From: Marcelo Tosatti <mtosatti@redhat.com>
To: Andy Lutomirski <luto@amacapital.net>
Cc: Paolo Bonzini <pbonzini@redhat.com>,
kvm list <kvm@vger.kernel.org>, Radim Krcmar <rkrcmar@redhat.com>,
X86 ML <x86@kernel.org>
Subject: Re: kvmclock doesn't work, help?
Date: Fri, 18 Dec 2015 09:47:35 -0200 [thread overview]
Message-ID: <20151218114734.GA28306@amt.cnet> (raw)
In-Reply-To: <CALCETrViR0iTA4SgqQRQRokKAstQnMdW+cf1FHF7ZJ2vqW58sA@mail.gmail.com>
On Thu, Dec 17, 2015 at 05:12:59PM -0800, Andy Lutomirski wrote:
> On Thu, Dec 17, 2015 at 11:08 AM, Marcelo Tosatti <mtosatti@redhat.com> wrote:
> > On Thu, Dec 17, 2015 at 08:33:17AM -0800, Andy Lutomirski wrote:
> >> On Wed, Dec 16, 2015 at 1:57 PM, Marcelo Tosatti <mtosatti@redhat.com> wrote:
> >> > On Wed, Dec 16, 2015 at 10:17:16AM -0800, Andy Lutomirski wrote:
> >> >> On Wed, Dec 16, 2015 at 9:48 AM, Andy Lutomirski <luto@amacapital.net> wrote:
> >> >> > On Tue, Dec 15, 2015 at 12:42 AM, Paolo Bonzini <pbonzini@redhat.com> wrote:
> >> >> >>
> >> >> >>
> >> >> >> On 14/12/2015 23:31, Andy Lutomirski wrote:
> >> >> >>> > RAW TSC NTP corrected TSC
> >> >> >>> > t0 10 10
> >> >> >>> > t1 20 19.99
> >> >> >>> > t2 30 29.98
> >> >> >>> > t3 40 39.97
> >> >> >>> > t4 50 49.96
> >
> > (1)
> >
> >> >> >>> >
> >> >> >>> > ...
> >> >> >>> >
> >> >> >>> > if you suddenly switch from RAW TSC to NTP corrected TSC,
> >> >> >>> > you can see what will happen.
> >> >> >>>
> >> >> >>> Sure, but why would you ever switch from one to the other?
> >> >> >>
> >> >> >> The guest uses the raw TSC and systemtime = 0 until suspend.

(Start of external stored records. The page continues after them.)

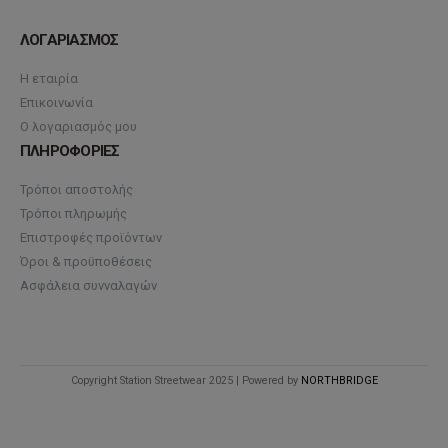
ΛΟΓΑΡΙΑΣΜΟΣ
Η εταιρία
Επικοινωνία
Ο λογαριασμός μου
ΠΛΗΡΟΦΟΡΙΕΣ
Τρόποι αποστολής
Τρόποι πληρωμής
Επιστροφές προϊόντων
Όροι & προϋποθέσεις
Ασφάλεια συνναλαγών
Copyright Station Streetwear 2025 | Powered by
NORTHBRIDGE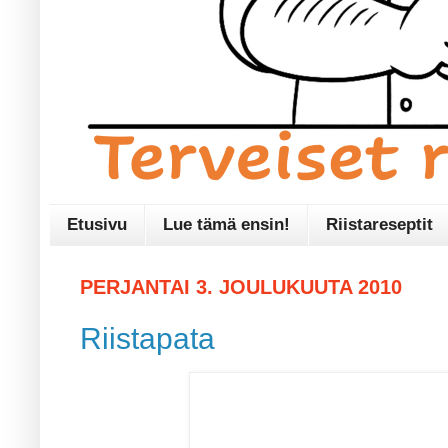
Etusivu
Lue tämä ensin!
Riistareseptit
PERJANTAI 3. JOULUKUUTA 2010
Riistapata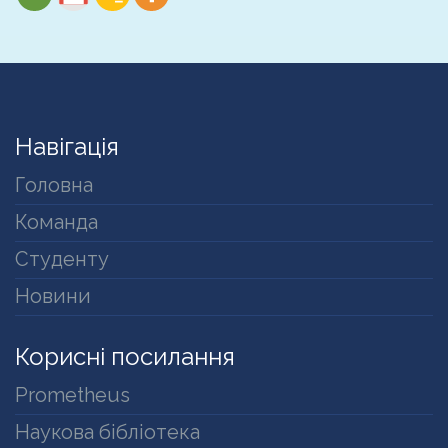
Навігація
Головна
Команда
Студенту
Новини
Корисні посилання
Prometheus
Наукова бібліотека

After
> >> >> >> resume, the TSC certainly increases at the same rate as before, but the
> >> >> >> raw TSC restarted counting from 0 and systemtime has increased slower
> >> >> >> than the guest kvmclock.
> >> >> >
> >> >> > Wait, are we talking about the host's NTP or the guest's NTP?
> >> >> >
> >> >> > If it's the host's, then wouldn't systemtime be reset after resume to
> >> >> > the NTP corrected value? If so, the guest wouldn't see time go
> >> >> > backwards.
> >> >> >
> >> >> > If it's the guest's, then the guest's NTP correction is applied on top
> >> >> > of kvmclock, and this shouldn't matter.
> >> >> >
> >> >> > I still feel like I'm missing something very basic here.
> >> >> >
> >> >>
> >> >> OK, I think I get it.
> >> >>
> >> >> Marcelo, I thought that kvmclock was supposed to propagate the host's
> >> >> correction to the guest. If it did, indeed, propagate the correction
> >> >> then, after resume, the host's new system_time would match the guest's
> >> >> idea of it (after accounting for the guest's long nap), and I don't
> >> >> think there would be a problem.
> >> >> That being said, I can't find the code in the masterclock stuff that
> >> >> would actually do this.
> >> >
> >> > Guest clock is maintained by guest timekeeping code, which does:
> >> >
> >> > timer_interrupt()
> >> > offset = read clocksource since last timer interrupt
> >> > accumulate_to_systemclock(offset)
> >> >
> >> > The frequency correction of NTP in the host can be applied to
> >> > kvmclock, which will be visible to the guest
> >> > at "read clocksource since last timer interrupt"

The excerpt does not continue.